### Your task:
The data below should be copied out exactly, with its pictures omitted.

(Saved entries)
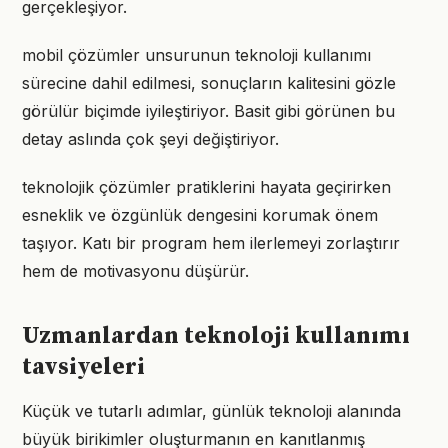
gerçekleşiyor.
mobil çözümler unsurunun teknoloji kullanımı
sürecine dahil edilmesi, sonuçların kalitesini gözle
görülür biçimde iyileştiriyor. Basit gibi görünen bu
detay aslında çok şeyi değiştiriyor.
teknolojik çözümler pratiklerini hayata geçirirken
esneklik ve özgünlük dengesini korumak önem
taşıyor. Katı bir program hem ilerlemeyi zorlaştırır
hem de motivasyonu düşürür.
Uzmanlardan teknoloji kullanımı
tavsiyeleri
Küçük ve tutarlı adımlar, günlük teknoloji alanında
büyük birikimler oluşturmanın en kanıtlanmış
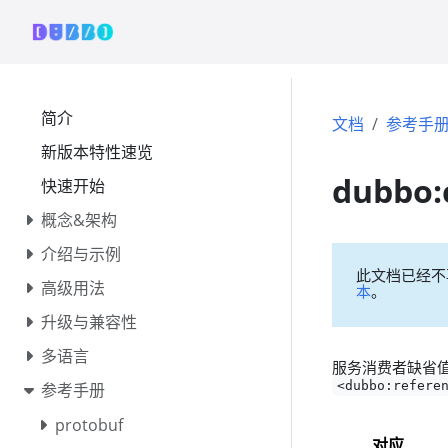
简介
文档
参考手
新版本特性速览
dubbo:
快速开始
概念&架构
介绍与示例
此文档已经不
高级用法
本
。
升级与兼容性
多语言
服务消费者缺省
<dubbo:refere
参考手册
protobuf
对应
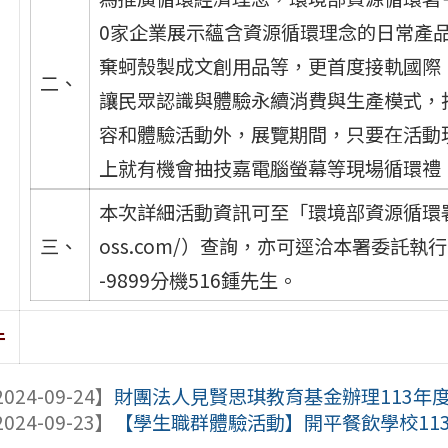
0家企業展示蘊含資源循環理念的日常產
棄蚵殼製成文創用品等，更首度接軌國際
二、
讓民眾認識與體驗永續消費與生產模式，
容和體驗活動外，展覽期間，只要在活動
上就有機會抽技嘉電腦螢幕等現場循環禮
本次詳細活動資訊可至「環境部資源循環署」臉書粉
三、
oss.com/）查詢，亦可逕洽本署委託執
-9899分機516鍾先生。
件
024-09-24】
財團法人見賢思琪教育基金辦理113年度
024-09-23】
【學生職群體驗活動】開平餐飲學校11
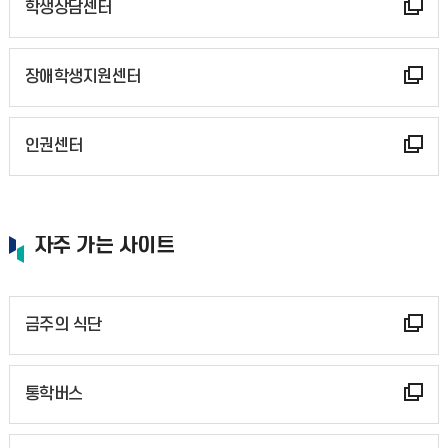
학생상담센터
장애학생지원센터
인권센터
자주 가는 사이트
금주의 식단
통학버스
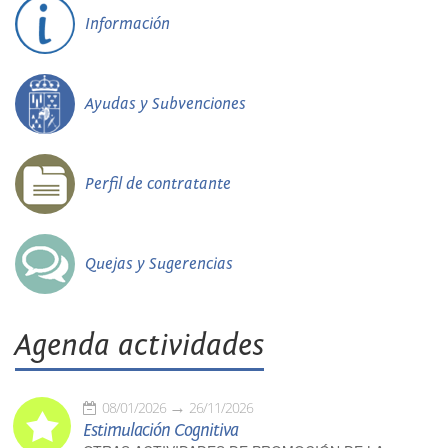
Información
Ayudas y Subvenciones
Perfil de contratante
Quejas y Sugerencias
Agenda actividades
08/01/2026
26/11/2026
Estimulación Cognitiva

### Your solution:
gerçekleşiyor.
mobil çözümler unsurunun teknoloji kullanımı
sürecine dahil edilmesi, sonuçların kalitesini gözle
görülür biçimde iyileştiriyor. Basit gibi görünen bu
detay aslında çok şeyi değiştiriyor.
teknolojik çözümler pratiklerini hayata geçirirken
esneklik ve özgünlük dengesini korumak önem
taşıyor. Katı bir program hem ilerlemeyi zorlaştırır
hem de motivasyonu düşürür.
Uzmanlardan teknoloji kullanımı
tavsiyeleri
Küçük ve tutarlı adımlar, günlük teknoloji alanında
büyük birikimler oluşturmanın en kanıtlanmış
简介
文档
参考手
新版本特性速览
dubbo:
快速开始
概念&架构
介绍与示例
此文档已经不
高级用法
本
。
升级与兼容性
多语言
服务消费者缺省
<dubbo:refere
参考手册
protobuf
对应
0家企業展示蘊含資源循環理念的日常產
棄蚵殼製成文創用品等，更首度接軌國際
二、
讓民眾認識與體驗永續消費與生產模式，
容和體驗活動外，展覽期間，只要在活動
上就有機會抽技嘉電腦螢幕等現場循環禮
本次詳細活動資訊可至「環境部資源循環署」臉書粉
三、
oss.com/）查詢，亦可逕洽本署委託執
-9899分機516鍾先生。
件
024-09-24】
財團法人見賢思琪教育基金辦理113年度
024-09-23】
【學生職群體驗活動】開平餐飲學校11
학생상담센터
장애학생지원센터
인권센터
자주 가는 사이트
금주의 식단
통학버스
Información
Ayudas y Subvenciones
Perfil de contratante
Quejas y Sugerencias
Agenda actividades
08/01/2026
26/11/2026
Estimulación Cognitiva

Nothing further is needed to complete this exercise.